- **The problem**
Return the records verbatim.

Data section Start Marker

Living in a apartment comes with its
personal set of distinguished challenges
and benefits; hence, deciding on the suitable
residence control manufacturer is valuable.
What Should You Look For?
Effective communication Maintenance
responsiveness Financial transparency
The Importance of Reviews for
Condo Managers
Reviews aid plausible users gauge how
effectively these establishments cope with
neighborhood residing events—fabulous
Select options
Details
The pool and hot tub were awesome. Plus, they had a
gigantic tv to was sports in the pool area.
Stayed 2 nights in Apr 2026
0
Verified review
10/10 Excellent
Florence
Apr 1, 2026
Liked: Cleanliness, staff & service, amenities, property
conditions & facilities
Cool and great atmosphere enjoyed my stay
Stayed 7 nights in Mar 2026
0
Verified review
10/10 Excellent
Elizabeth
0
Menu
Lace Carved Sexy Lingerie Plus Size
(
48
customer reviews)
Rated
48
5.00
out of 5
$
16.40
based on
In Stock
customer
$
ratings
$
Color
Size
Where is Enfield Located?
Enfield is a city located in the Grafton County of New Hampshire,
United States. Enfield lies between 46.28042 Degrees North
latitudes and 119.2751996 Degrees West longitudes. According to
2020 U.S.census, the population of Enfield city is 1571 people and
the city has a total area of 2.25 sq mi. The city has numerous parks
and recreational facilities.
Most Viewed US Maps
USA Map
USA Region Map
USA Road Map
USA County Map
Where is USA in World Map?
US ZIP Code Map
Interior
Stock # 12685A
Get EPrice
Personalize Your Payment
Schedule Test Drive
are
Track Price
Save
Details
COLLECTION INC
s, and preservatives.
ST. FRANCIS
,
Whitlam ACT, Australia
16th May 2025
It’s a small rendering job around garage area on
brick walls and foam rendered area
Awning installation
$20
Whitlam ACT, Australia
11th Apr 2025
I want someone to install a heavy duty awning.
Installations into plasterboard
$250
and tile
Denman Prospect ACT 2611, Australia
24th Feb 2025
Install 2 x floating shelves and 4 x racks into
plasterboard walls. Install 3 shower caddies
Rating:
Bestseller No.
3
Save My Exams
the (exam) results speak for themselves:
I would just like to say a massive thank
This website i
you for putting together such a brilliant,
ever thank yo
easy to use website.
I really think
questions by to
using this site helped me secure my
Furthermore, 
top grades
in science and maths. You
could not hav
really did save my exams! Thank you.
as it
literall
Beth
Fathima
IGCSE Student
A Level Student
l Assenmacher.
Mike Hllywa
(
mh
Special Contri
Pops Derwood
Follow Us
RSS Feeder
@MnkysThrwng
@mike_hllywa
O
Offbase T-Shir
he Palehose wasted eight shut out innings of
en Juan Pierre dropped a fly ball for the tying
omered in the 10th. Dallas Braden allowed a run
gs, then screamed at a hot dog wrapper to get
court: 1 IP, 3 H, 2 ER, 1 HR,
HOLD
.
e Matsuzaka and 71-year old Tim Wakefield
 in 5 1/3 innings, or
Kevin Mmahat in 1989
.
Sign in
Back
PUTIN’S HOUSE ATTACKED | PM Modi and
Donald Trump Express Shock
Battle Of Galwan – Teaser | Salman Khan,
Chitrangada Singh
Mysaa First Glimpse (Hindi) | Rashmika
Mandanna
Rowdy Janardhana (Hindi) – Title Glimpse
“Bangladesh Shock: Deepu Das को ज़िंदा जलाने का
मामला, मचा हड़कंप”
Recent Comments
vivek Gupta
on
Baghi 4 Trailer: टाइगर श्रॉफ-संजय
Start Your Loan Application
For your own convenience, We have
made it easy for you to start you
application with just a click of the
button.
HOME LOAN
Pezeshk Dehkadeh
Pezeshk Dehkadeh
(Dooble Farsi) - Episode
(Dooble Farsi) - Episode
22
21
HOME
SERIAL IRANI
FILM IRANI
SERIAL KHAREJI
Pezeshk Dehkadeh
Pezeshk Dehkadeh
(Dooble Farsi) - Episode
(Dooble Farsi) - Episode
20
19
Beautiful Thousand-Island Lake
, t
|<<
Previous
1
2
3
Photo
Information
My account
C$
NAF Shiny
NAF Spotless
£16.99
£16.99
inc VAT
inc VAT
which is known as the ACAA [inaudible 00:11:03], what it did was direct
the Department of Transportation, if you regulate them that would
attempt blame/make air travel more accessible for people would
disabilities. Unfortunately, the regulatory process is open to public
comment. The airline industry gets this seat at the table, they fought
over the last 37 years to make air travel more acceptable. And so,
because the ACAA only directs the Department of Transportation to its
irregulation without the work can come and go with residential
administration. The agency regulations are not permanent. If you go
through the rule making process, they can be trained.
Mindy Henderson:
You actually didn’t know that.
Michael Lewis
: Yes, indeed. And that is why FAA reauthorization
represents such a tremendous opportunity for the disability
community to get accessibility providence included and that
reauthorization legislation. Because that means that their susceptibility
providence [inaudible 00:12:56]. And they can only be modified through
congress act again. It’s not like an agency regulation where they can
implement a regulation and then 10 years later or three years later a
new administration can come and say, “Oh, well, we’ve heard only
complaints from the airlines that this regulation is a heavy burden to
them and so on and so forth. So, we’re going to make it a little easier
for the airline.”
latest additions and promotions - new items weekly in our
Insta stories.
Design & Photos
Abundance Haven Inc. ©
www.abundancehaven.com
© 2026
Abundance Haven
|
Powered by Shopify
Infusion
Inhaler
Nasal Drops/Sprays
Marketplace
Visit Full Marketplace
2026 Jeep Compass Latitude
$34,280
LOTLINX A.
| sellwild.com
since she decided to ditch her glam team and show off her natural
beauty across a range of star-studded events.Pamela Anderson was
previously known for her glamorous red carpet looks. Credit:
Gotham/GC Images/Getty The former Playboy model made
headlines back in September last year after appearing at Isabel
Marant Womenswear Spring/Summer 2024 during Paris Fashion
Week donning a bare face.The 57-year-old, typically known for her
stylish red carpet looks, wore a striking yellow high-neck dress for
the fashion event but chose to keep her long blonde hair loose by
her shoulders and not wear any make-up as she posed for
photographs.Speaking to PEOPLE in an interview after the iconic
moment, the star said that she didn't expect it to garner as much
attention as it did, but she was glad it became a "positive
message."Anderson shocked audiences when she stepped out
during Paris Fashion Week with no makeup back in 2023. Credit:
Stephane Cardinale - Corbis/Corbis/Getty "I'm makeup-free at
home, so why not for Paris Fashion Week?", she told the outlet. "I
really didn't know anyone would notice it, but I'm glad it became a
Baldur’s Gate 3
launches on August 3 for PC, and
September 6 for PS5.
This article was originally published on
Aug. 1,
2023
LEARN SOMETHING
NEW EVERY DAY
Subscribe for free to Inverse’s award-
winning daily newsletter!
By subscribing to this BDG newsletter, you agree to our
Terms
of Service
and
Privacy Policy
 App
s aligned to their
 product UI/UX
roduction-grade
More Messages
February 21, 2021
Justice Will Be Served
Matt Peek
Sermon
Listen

Data section End Marker

- **Solved problem**
Living in a apartment comes with its
personal set of distinguished challenges
and benefits; hence, deciding on the suitable
residence control manufacturer is valuable.
What Should You Look For?
Effective communication Maintenance
responsiveness Financial transparency
The Importance of Reviews for
Condo Managers
Reviews aid plausible users gauge how
effectively these establishments cope with
neighborhood residing events—fabulous
Select options
Details
The pool and hot tub were awesome. Plus, they had a
gigantic tv to was sports in the pool area.
Stayed 2 nights in Apr 2026
0
Verified review
10/10 Excellent
Florence
Apr 1, 2026
Liked: Cleanliness, staff & service, amenities, property
conditions & facilities
Cool and great atmosphere enjoyed my stay
Stayed 7 nights in Mar 2026
0
Verified review
10/10 Excellent
Elizabeth
0
Menu
Lace Carved Sexy Lingerie Plus Size
(
48
customer reviews)
Rated
48
5.00
out of 5
$
16.40
based on
In Stock
customer
$
ratings
$
Color
Size
Where is Enfield Located?
Enfield is a city located in the Grafton County of New Hampshire,
United States. Enfield lies between 46.28042 Degrees North
latitudes and 119.2751996 Degrees West longitudes. According to
2020 U.S.census, the population of Enfield city is 1571 people and
the city has a total area of 2.25 sq mi. The city has numerous parks
and recreational facilities.
Most Viewed US Maps
USA Map
USA Region Map
USA Road Map
USA County Map
Where is USA in World Map?
US ZIP Code Map
Interior
Stock # 12685A
Get EPrice
Personalize Your Payment
Schedule Test Drive
are
Track Price
Save
Details
COLLECTION INC
s, and preservatives.
ST. FRANCIS
,
Whitlam ACT, Australia
16th May 2025
It’s a small rendering job around garage area on
brick walls and foam rendered area
Awning installation
$20
Whitlam ACT, Australia
11th Apr 2025
I want someone to install a heavy duty awning.
Installations into plasterboard
$250
and tile
Denman Prospect ACT 2611, Australia
24th Feb 2025
Install 2 x floating shelves and 4 x racks into
plasterboard walls. Install 3 shower caddies
Rating:
Bestseller No.
3
Save My Exams
the (exam) results speak for themselves:
I would just like to say a massive thank
This website i
you for putting together such a brilliant,
ever thank yo
easy to use website.
I really think
questions by to
using this site helped me secure my
Furthermore, 
top grades
in science and maths. You
could not hav
really did save my exams! Thank you.
as it
literall
Beth
Fathima
IGCSE Student
A Level Student
l Assenmacher.
Mike Hllywa
(
mh
Special Contri
Pops Derwood
Follow Us
RSS Feeder
@MnkysThrwng
@mike_hllywa
O
Offbase T-Shir
he Palehose wasted eight shut out innings of
en Juan Pierre dropped a fly ball for the tying
omered in the 10th. Dallas Braden allowed a run
gs, then screamed at a hot dog wrapper to get
court: 1 IP, 3 H, 2 ER, 1 HR,
HOLD
.
e Matsuzaka and 71-year old Tim Wakefield
 in 5 1/3 innings, or
Kevin Mmahat in 1989
.
Sign in
Back
PUTIN’S HOUSE ATTACKED | PM Modi and
Donald Trump Express Shock
Battle Of Galwan – Teaser | Salman Khan,
Chitrangada Singh
Mysaa First Glimpse (Hindi) | Rashmika
Mandanna
Rowdy Janardhana (Hindi) – Title Glimpse
“Bangladesh Shock: Deepu Das को ज़िंदा जलाने का
मामला, मचा हड़कंप”
Recent Comments
vivek Gupta
on
Baghi 4 Trailer: टाइगर श्रॉफ-संजय
Start Your Loan Application
For your own convenience, We have
made it easy for you to start you
application with just a click of the
button.
HOME LOAN
Pezeshk Dehkadeh
Pezeshk Dehkadeh
(Dooble Farsi) - Episode
(Dooble Farsi) - Episode
22
21
HOME
SERIAL IRANI
FILM IRANI
SERIAL KHAREJI
Pezeshk Dehkadeh
Pezeshk Dehkadeh
(Dooble Farsi) - Episode
(Dooble Farsi) - Episode
20
19
Beautiful Thousand-Island Lake
, t
|<<
Previous
1
2
3
Photo
Information
My account
C$
NAF Shiny
NAF Spotless
£16.99
£16.99
inc VAT
inc VAT
which is known as the ACAA [inaudible 00:11:03], what it did was direct
the Department of Transportation, if you regulate them that would
attempt blame/make air travel more accessible for people would
disabilities. Unfortunately, the regulatory process is open to public
comment. The airline industry gets this seat at the table, they fought
over the last 37 years to make air travel more acceptable. And so,
because the ACAA only directs the Department of Transportation to its
irregulation without the work can come and go with residential
administration. The agency regulations are not permanent. If you go
through the rule making process, they can be trained.
Mindy Henderson:
You actually didn’t know that.
Michael Lewis
: Yes, indeed. And that is why FAA reauthorization
represents such a tremendous opportunity for the disability
community to get accessibility providence included and that
reauthorization legislation. Because that means that their susceptibility
providence [inaudible 00:12:56]. And they can only be modified through
congress act again. It’s not like an agency regulation where they can
implement a regulation and then 10 years later or three years later a
new administration can come and say, “Oh, well, we’ve heard only
complaints from the airlines that this regulation is a heavy burden to
them and so on and so forth. So, we’re going to make it a little easier
for the airline.”
latest additions and promotions - new items weekly in our
Insta stories.
Design & Photos
Abundance Haven Inc. ©
www.abundancehaven.com
© 2026
Abundance Haven
|
Powered by Shopify
Infusion
Inhaler
Nasal Drops/Sprays
Marketplace
Visit Full Marketplace
2026 Jeep Compass Latitude
$34,280
LOTLINX A.
| sellwild.com
since she decided to ditch her glam team and show off her natural
beauty across a range of star-studded events.Pamela Anderson was
previously known for her glamorous red carpet looks. Credit:
Gotham/GC Images/Getty The former Playboy model made
headlines back in September last year after appearing at Isabel
Marant Womenswear Spring/Summer 2024 during Paris Fashion
Week donning a bare face.The 57-year-old, typically known for her
stylish red carpet looks, wore a striking yellow high-neck dress for
the fashion event but chose to keep her long blonde hair loose by
her shoulders and not wear any make-up as she posed for
photographs.Speaking to PEOPLE in an interview after the iconic
moment, the star said that she didn't expect it to garner as much
attention as it did, but she was glad it became a "positive
message."Anderson shocked audiences when she stepped out
during Paris Fashion Week with no makeup back in 2023. Credit:
Stephane Cardinale - Corbis/Corbis/Getty "I'm makeup-free at
home, so why not for Paris Fashion Week?", she told the outlet. "I
really didn't know anyone would notice it, but I'm glad it became a
Baldur’s Gate 3
launches on August 3 for PC, and
September 6 for PS5.
This article was originally published on
Aug. 1,
2023
LEARN SOMETHING
NEW EVERY DAY
Subscribe for free to Inverse’s award-
winning daily newsletter!
By subscribing to this BDG newsletter, you agree to our
Terms
of Service
and
Privacy Policy
 App
s aligned to their
 product UI/UX
roduction-grade
More Messages
February 21, 2021
Justice Will Be Served
Matt Peek
Sermon
Listen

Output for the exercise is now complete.